Exercise description: Could you transcribe all the entries exactly, omitting the pictures?
..............................
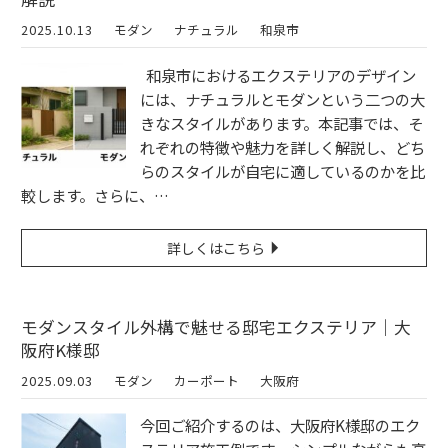
2025.10.13
モダン
ナチュラル
和泉市
和泉市におけるエクステリアのデザイン
には、ナチュラルとモダンという二つの大
きなスタイルがあります。本記事では、そ
れぞれの特徴や魅力を詳しく解説し、どち
らのスタイルが自宅に適しているのかを比
較します。さらに、…
詳しくはこちら
モダンスタイル外構で魅せる邸宅エクステリア｜大
阪府K様邸
2025.09.03
モダン
カーポート
大阪府
今回ご紹介するのは、大阪府K様邸のエク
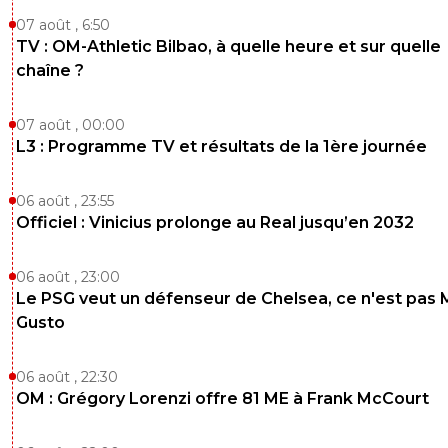
07 août , 6:50
TV : OM-Athletic Bilbao, à quelle heure et sur quelle
chaîne ?
07 août , 00:00
L3 : Programme TV et résultats de la 1ère journée
06 août , 23:55
Officiel : Vinicius prolonge au Real jusqu’en 2032
06 août , 23:00
Le PSG veut un défenseur de Chelsea, ce n'est pas 
Gusto
06 août , 22:30
OM : Grégory Lorenzi offre 81 ME à Frank McCourt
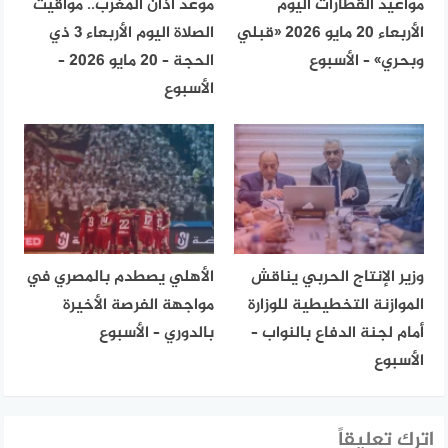
مواعيد القطارات اليوم
موعد أذان المغرب.. مواقيت
الأربعاء 20 مايو 2026 «قبلي
الصلاة اليوم الأربعاء 3 ذي
وبحري» – الأسبوع
الحجة – 20 مايو 2026 –
الأسبوع
وزير الإنتاج الحربي يناقش
الأهلي يصطدم بالمصري في
الموازنة التخطيطية للوزارة
مواجهة الفرصة الأخيرة
أمام لجنة الدفاع بالنواب –
بالدوري – الأسبوع
الأسبوع
اترك تعليقاً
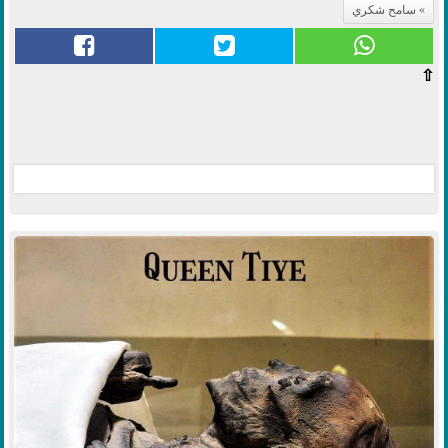
سامح شكري
⇧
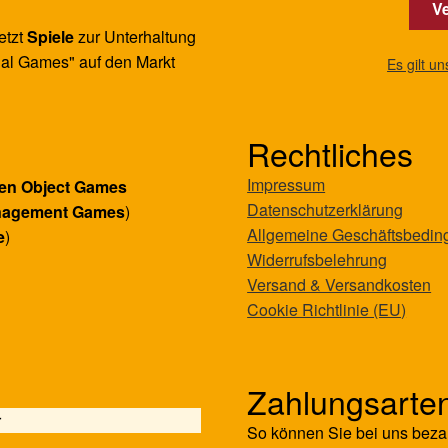
Ve
etzt
Spiele
zur Unterhaltung
al Games" auf den Markt
Es gilt u
Rechtliches
Impressum
en Object Games
Datenschutzerklärung
nagement Games
)
Allgemeine Geschäftsbedi
e
)
Widerrufsbelehrung
Versand & Versandkosten
Cookie Richtlinie (EU)
Zahlungsarte
r
So können Sie bei uns beza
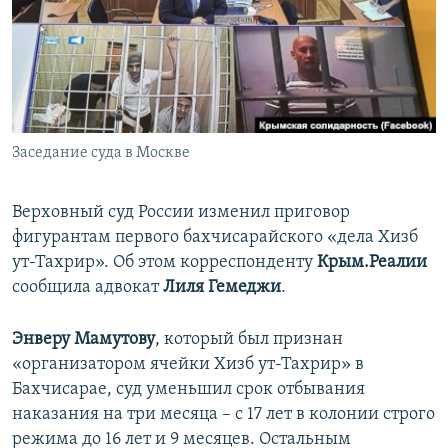
ПРИСОЕДИНЯЙТЕСЬ!
ПОБЕДИТЕЛЕЙ НЕ СУДЯТ?
КРЫМ.НЕПОКОРЕННЫЙ
ELIFBE
УКРАИНСКАЯ ПРОБЛЕМА КРЫМА
Все сайты RFE/RL
Заседание суда в Москве
Верховный суд России изменил приговор
фигурантам первого бахчисарайского «дела Хизб
ут-Тахрир». Об этом корреспонденту
Крым.Реалии
сообщила адвокат
Лиля Гемеджи
.
Энверу Мамутову
, который был признан
«организатором ячейки Хизб ут-Тахрир» в
Бахчисарае, суд уменьшил срок отбывания
наказания на три месяца – с 17 лет в колонии строго
режима до 16 лет и 9 месяцев. Остальным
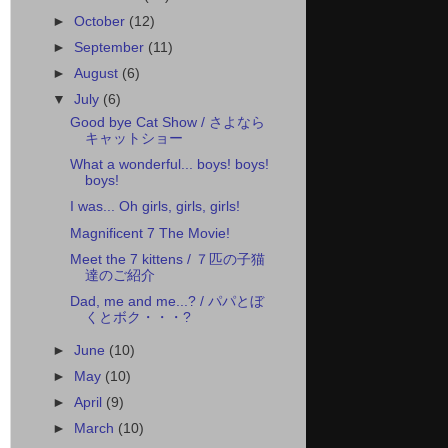
►
October
(12)
►
September
(11)
►
August
(6)
▼
July
(6)
Good bye Cat Show / さよなら
キャットショー
What a wonderful... boys! boys!
boys!
I was... Oh girls, girls, girls!
Magnificent 7 The Movie!
Meet the 7 kittens / ７匹の子猫
達のご紹介
Dad, me and me...? / パパとぼ
くとボク・・・?
►
June
(10)
►
May
(10)
►
April
(9)
►
March
(10)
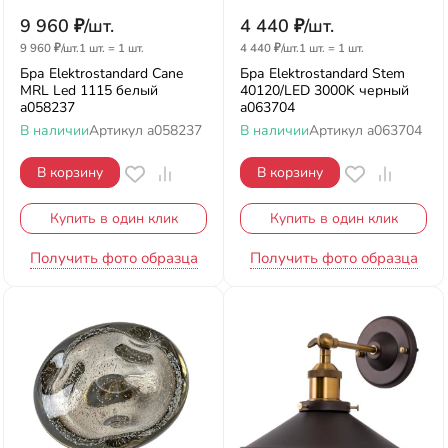
9 960
₽
/
шт.
4 440
₽
/
шт.
9 960
₽
/
шт.
1 шт.
=
1
шт.
4 440
₽
/
шт.
1 шт.
=
1
шт.
Бра Elektrostandard Cane
Бра Elektrostandard Stem
MRL Led 1115 белый
40120/LED 3000K черный
a058237
a063704
В наличии
Артикул
a058237
В наличии
Артикул
a063704
В корзину
В корзину
Купить в один клик
Купить в один клик
Получить фото образца
Получить фото образца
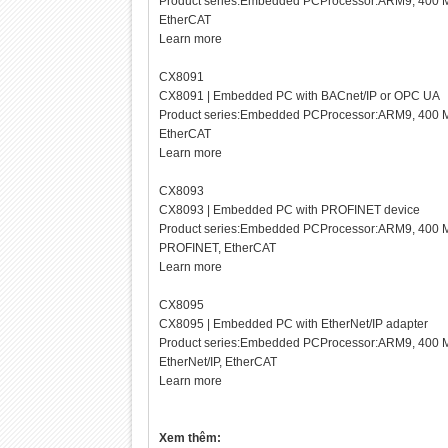
Product series:Embedded PCProcessor:ARM9, 400 M
EtherCAT
Learn more
CX8091
CX8091 | Embedded PC with BACnet/IP or OPC UA
Product series:Embedded PCProcessor:ARM9, 400 M
EtherCAT
Learn more
CX8093
CX8093 | Embedded PC with PROFINET device
Product series:Embedded PCProcessor:ARM9, 400 M
PROFINET, EtherCAT
Learn more
CX8095
CX8095 | Embedded PC with EtherNet/IP adapter
Product series:Embedded PCProcessor:ARM9, 400 M
EtherNet/IP, EtherCAT
Learn more
Xem thêm:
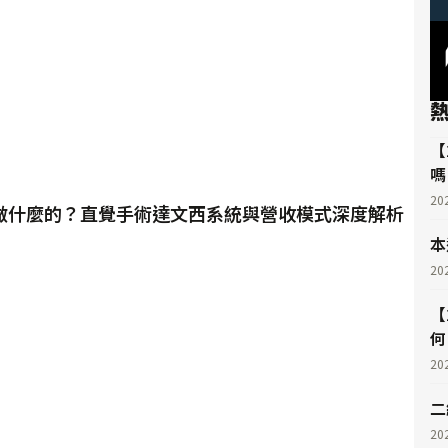
【
嗎
20
是做什麼的？直覺手術達文西系統與營收模式深度解析
本
20
【
何
20
二
20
..............................
Output for this task:
2025.10.13
モダン
ナチュラル
和泉市
和泉市におけるエクステリアのデザイン
には、ナチュラルとモダンという二つの大
きなスタイルがあります。本記事では、そ
れぞれの特徴や魅力を詳しく解説し、どち
らのスタイルが自宅に適しているのかを比
較します。さらに、…
詳しくはこちら
モダンスタイル外構で魅せる邸宅エクステリア｜大
阪府K様邸
2025.09.03
モダン
カーポート
大阪府
今回ご紹介するのは、大阪府K様邸のエク
07 août , 6:50
TV : OM-Athletic Bilbao, à quelle heure et sur quelle
chaîne ?
07 août , 00:00
L3 : Programme TV et résultats de la 1ère journée
06 août , 23:55
Officiel : Vinicius prolonge au Real jusqu’en 2032
06 août , 23:00
Le PSG veut un défenseur de Chelsea, ce n'est pas 
Gusto
06 août , 22:30
OM : Grégory Lorenzi offre 81 ME à Frank McCourt
مواعيد القطارات اليوم
موعد أذان المغرب.. مواقيت
الأربعاء 20 مايو 2026 «قبلي
الصلاة اليوم الأربعاء 3 ذي
وبحري» – الأسبوع
الحجة – 20 مايو 2026 –
الأسبوع
وزير الإنتاج الحربي يناقش
الأهلي يصطدم بالمصري في
الموازنة التخطيطية للوزارة
مواجهة الفرصة الأخيرة
أمام لجنة الدفاع بالنواب –
بالدوري – الأسبوع
الأسبوع
اترك تعليقاً
سامح شكري
⇧
Ve
etzt
Spiele
zur Unterhaltung
al Games" auf den Markt
Es gilt u
Rechtliches
Impressum
en Object Games
Datenschutzerklärung
nagement Games
)
Allgemeine Geschäftsbedi
e
)
Widerrufsbelehrung
Versand & Versandkosten
Cookie Richtlinie (EU)
Zahlungsarte
r
So können Sie bei uns beza
ПРИСОЕДИНЯЙТЕСЬ!
ПОБЕДИТЕЛЕЙ НЕ СУДЯТ?
КРЫМ.НЕПОКОРЕННЫЙ
ELIFBE
УКРАИНСКАЯ ПРОБЛЕМА КРЫМА
Все сайты RFE/RL
Заседание суда в Москве
Верховный суд России изменил приговор
фигурантам первого бахчисарайского «дела Хизб
ут-Тахрир». Об этом корреспонденту
Крым.Реалии
сообщила адвокат
Лиля Гемеджи
.
Энверу Мамутову
, который был признан
«организатором ячейки Хизб ут-Тахрир» в
Бахчисарае, суд уменьшил срок отбывания
наказания на три месяца – с 17 лет в колонии строго
режима до 16 лет и 9 месяцев. Остальным
►
October
(12)
►
September
(11)
►
August
(6)
▼
July
(6)
Good bye Cat Show / さよなら
キャットショー
What a wonderful... boys! boys!
boys!
I was... Oh girls, girls, girls!
Magnificent 7 The Movie!
Meet the 7 kittens / ７匹の子猫
達のご紹介
Dad, me and me...? / パパとぼ
くとボク・・・?
►
June
(10)
►
May
(10)
►
April
(9)
►
March
(10)
9 960
₽
/
шт.
4 440
₽
/
шт.
9 960
₽
/
шт.
1 шт.
=
1
шт.
4 440
₽
/
шт.
1 шт.
=
1
шт.
Бра Elektrostandard Cane
Бра Elektrostandard Stem
MRL Led 1115 белый
40120/LED 3000K черный
a058237
a063704
В наличии
Артикул
a058237
В наличии
Артикул
a063704
В корзину
В корзину
Купить в один клик
Купить в один клик
Получить фото образца
Получить фото образца
Product series:Embedded PCProcessor:ARM9, 400 M
EtherCAT
Learn more
CX8091
CX8091 | Embedded PC with BACnet/IP or OPC UA
Product series:Embedded PCProcessor:ARM9, 400 M
EtherCAT
Learn more
CX8093
CX8093 | Embedded PC with PROFINET device
Product series:Embedded PCProcessor:ARM9, 400 M
PROFINET, EtherCAT
Learn more
CX8095
CX8095 | Embedded PC with EtherNet/IP adapter
Product series:Embedded PCProcessor:ARM9, 400 M
EtherNet/IP, EtherCAT
Learn more
Xem thêm:
【
嗎
20
是做什麼的？直覺手術達文西系統與營收模式深度解析
本
20
【
何
20
二
20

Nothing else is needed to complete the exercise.